Proprio i Black Axe – fondati all’Università di Benin City nel 1977 e diffusi in tutta la Nigeria – e gli Eiye – originari del Sud-Ovest del Paese e presenti anche nella capitale Lagos – sono i gruppi attivi in Italia, e non da oggi. Le prime condanne per associazione mafiosa risalgono al 2009, a opera del Tribunale di Brescia. A farne le spese furono gli Eiye, accusati soprattutto di tratta di giovanissime connazionali da impiegare nella prostituzione di strada. L’Italia è stato il primo Paese al mondo in cui la mafia nigeriana, già dagli anni Ottanta, ha sperimentato questo business. Un business sulla pelle di ragazzine delle famiglie più povere, generalmente originarie dell’area di Benin City. Le indagini dimostrarono un ferreo controllo sulla locale comunità di immigrati e svelarono la guerra in corso tra i due principali “culti”. Una guerra che sulle strade di Torino andava in scena già dal 2003. Tirando i fili di diversi episodi, i carabinieri capirono che la posta in gioco era il controllo dello spaccio, della prostituzione e degli affari della comunità nella città sabauda. Anche in questo caso, nel 2010 arrivarono le condanne per 416 bis per ben 36 imputati, per lo più Eiye: “mafiosità” confermata in Cassazione. E non fa differenza – scrissero i giudici – se quei gruppi “non intendevano estendere le loro influenze ai cittadini italiani, ma semplicemente nell’ambito della comunità nigeriana”. Sono proprio i connazionali le prime vittime dei “culti”.

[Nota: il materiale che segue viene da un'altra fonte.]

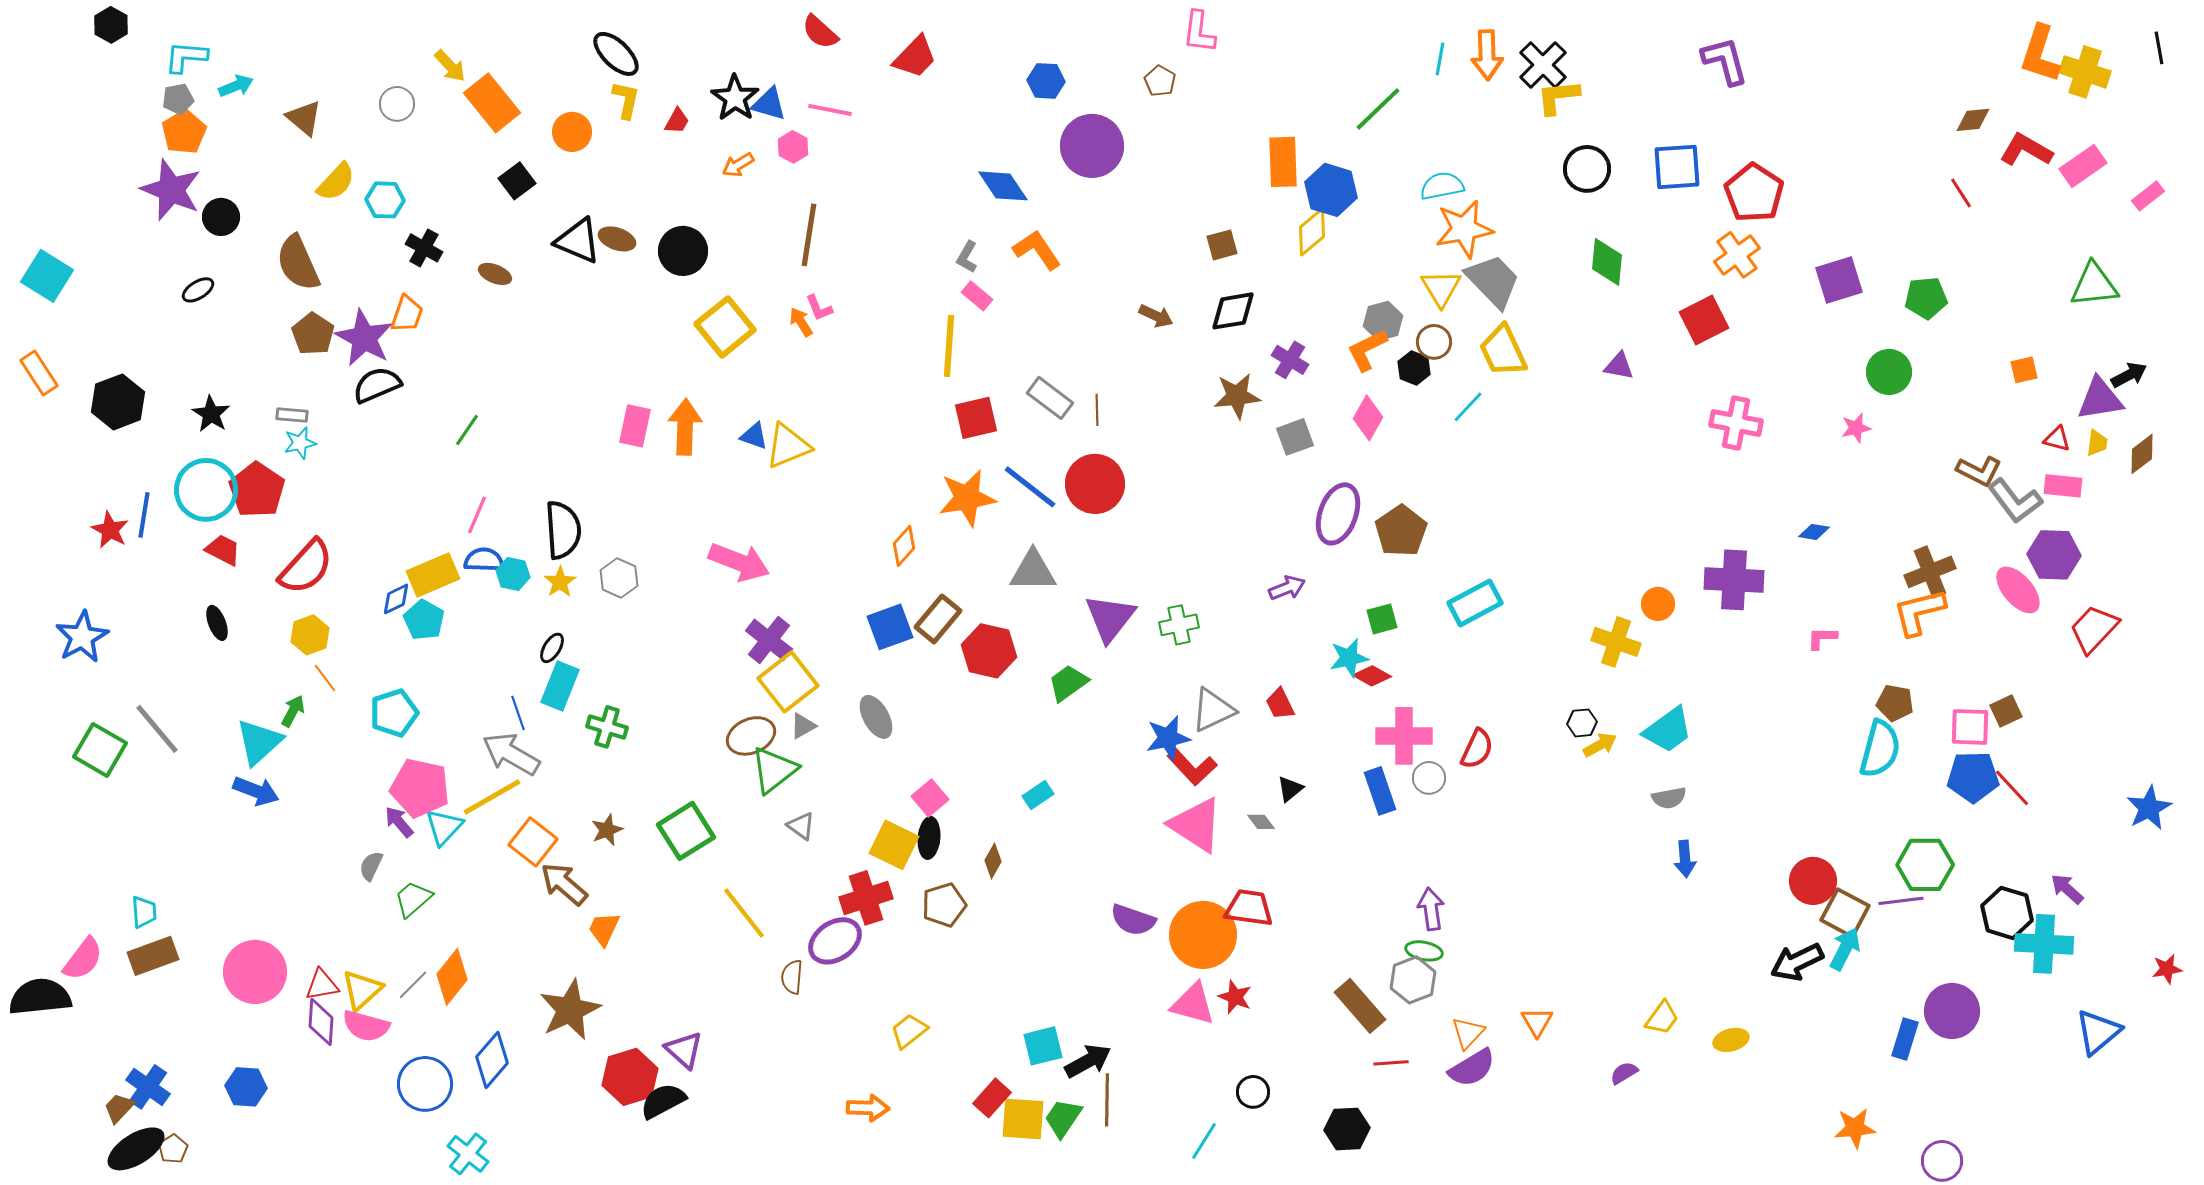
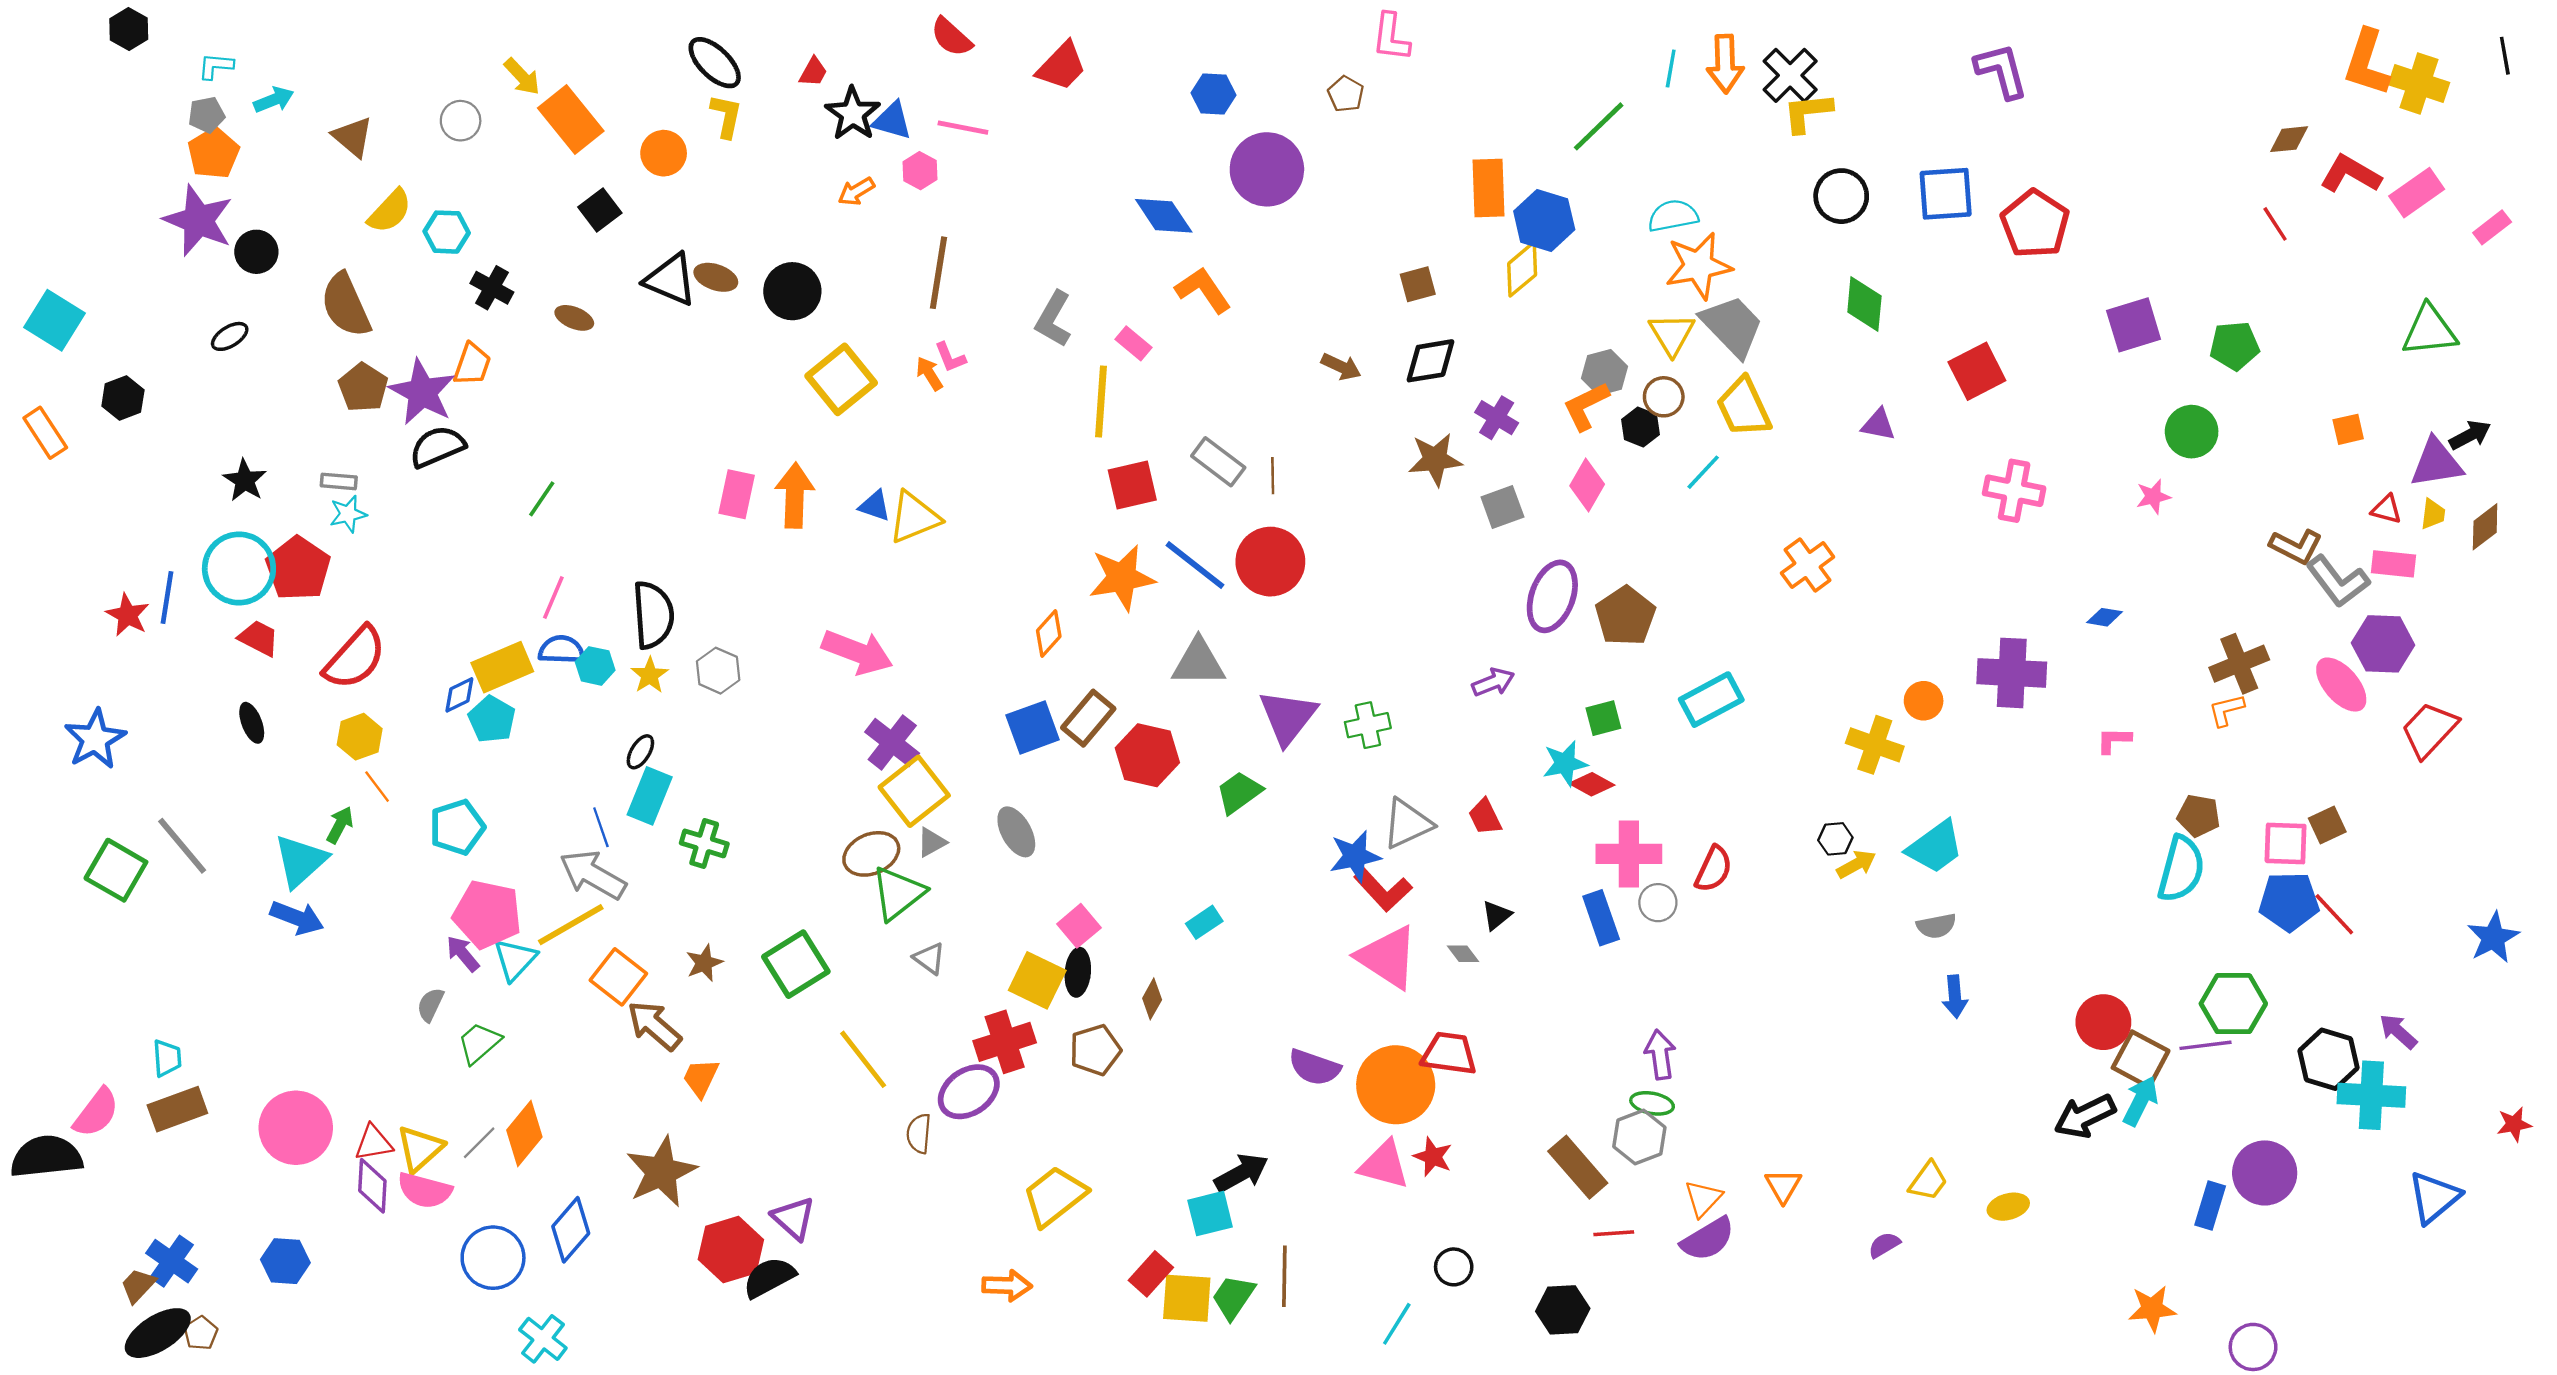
cyan L-shape: (186, 57) -> (216, 66), size x0.7
red trapezoid: (677, 121) -> (813, 72), moved
orange cross: (1737, 255) -> (1808, 565), moved
gray L-shape: (967, 257) -> (1053, 319), moved, size x1.5
black hexagon: (118, 402) -> (123, 398), moved, size x0.7
orange L-shape: (1919, 612) -> (2226, 710), size x0.6
yellow trapezoid: (909, 1031) -> (1055, 1196), size x1.5
black arrow: (1088, 1061) -> (1241, 1173), moved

Già dai primi anni 2000, le indagini sulla tratta a Castel Volturno (Caserta) svelarono l’accordo con la camorra, che riceveva un fitto, detto joint, per ogni porzione di marciapiede occupata dalle ragazze. Più recente è invece l’alleanza a Palermo tra Cosa Nostra e Black Axe, come racconta l’articolo nella pagina che segue, e che ilfattoquotidiano.it svelò per primo nel 2015.
Eiye e Black Axe, scrive la Dia nell’ultima relazione, sono caratterizzati “da una rigida struttura verticistica”, con “capi internazionali, nazionali e locali” che gestiscono autonomamente le attività illecite sui propri territori mantenendo però “contatti operativi con le strutture madri presenti in Nigeria”.
A livello globale, la mafia nigeriana sta diventando una vera protagonista del traffico di droga, forte di una rete che va dal Sudafrica al Brasile, all’India, agli Stati Uniti. Passando per l’Europa. Proprio l’Italia, insieme a Spagna e Regno Unito, è fra i nodi più importanti.